**YOUR ASSIGNMENT:**
Below are some records; find each line that carries the word "penuh" and copy it.

■ ■ ■ ■ ■

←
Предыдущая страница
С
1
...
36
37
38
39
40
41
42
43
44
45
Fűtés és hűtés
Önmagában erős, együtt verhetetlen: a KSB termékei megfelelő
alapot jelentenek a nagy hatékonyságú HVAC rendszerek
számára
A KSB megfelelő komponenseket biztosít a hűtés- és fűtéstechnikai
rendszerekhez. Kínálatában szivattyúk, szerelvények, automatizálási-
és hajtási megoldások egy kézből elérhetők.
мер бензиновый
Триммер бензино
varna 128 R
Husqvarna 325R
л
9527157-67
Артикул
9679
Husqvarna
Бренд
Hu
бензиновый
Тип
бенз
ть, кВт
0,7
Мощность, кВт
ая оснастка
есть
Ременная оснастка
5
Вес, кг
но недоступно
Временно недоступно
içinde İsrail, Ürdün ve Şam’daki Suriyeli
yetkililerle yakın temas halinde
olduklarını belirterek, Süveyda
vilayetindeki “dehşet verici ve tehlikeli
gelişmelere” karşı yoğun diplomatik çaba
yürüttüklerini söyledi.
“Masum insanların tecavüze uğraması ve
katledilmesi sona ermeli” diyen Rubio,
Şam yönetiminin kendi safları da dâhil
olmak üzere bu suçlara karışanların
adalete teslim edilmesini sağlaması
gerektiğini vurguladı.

■ ■ ■ ■ ■

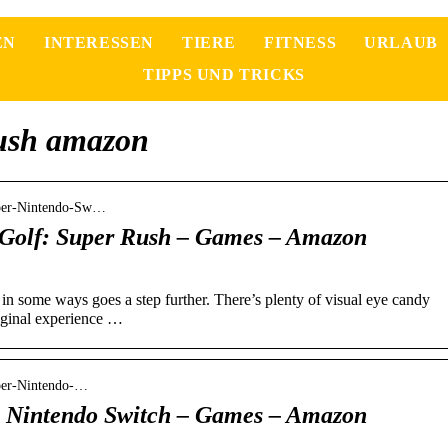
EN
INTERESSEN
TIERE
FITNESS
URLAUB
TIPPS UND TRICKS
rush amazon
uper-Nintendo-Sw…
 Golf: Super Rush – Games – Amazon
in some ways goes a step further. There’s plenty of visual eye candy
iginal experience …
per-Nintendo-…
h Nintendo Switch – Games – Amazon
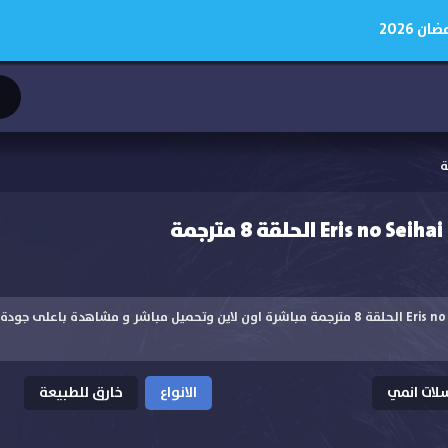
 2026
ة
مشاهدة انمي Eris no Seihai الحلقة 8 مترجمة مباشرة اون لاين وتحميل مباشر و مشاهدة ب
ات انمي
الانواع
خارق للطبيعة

■ ■ ■ ■ ■

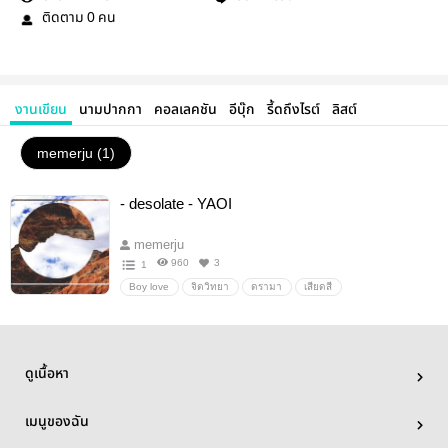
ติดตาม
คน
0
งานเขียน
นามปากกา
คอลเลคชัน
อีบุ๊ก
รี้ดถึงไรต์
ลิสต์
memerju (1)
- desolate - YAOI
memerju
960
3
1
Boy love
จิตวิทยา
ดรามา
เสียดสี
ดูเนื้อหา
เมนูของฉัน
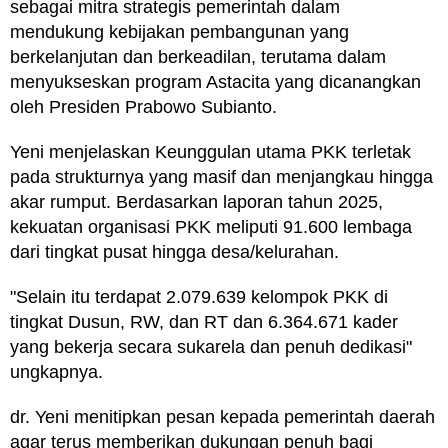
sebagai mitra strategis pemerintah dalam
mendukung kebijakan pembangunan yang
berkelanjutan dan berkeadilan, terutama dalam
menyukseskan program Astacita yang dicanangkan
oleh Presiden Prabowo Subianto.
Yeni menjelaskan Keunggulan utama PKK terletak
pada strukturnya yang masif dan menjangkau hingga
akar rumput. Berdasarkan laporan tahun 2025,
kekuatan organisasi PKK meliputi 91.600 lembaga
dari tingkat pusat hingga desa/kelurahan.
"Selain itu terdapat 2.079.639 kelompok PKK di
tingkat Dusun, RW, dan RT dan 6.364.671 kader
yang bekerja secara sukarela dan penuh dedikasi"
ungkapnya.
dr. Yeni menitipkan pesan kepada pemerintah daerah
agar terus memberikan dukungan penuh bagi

■ ■ ■ ■ ■

**SOLUTION:**
yang bekerja secara sukarela dan penuh dedikasi"
agar terus memberikan dukungan penuh bagi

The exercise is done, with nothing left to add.